Transcribe the entries below without changing a word, and omit every picture.

╔══

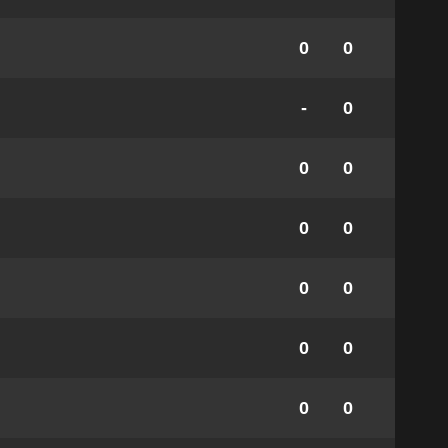
0
0
-
0
0
0
0
0
0
0
0
0
0
0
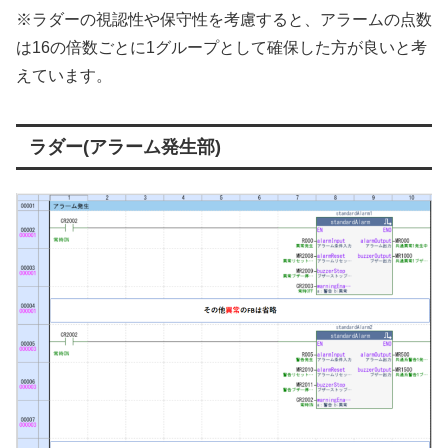
※ラダーの視認性や保守性を考慮すると、アラームの点数
は16の倍数ごとに1グループとして確保した方が良いと考
えています。
ラダー(アラーム発生部)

╚══

Result of this exercise:
0
0
-
0
0
0
0
0
0
0
0
0
0
0
※ラダーの視認性や保守性を考慮すると、アラームの点数
は16の倍数ごとに1グループとして確保した方が良いと考
えています。
ラダー(アラーム発生部)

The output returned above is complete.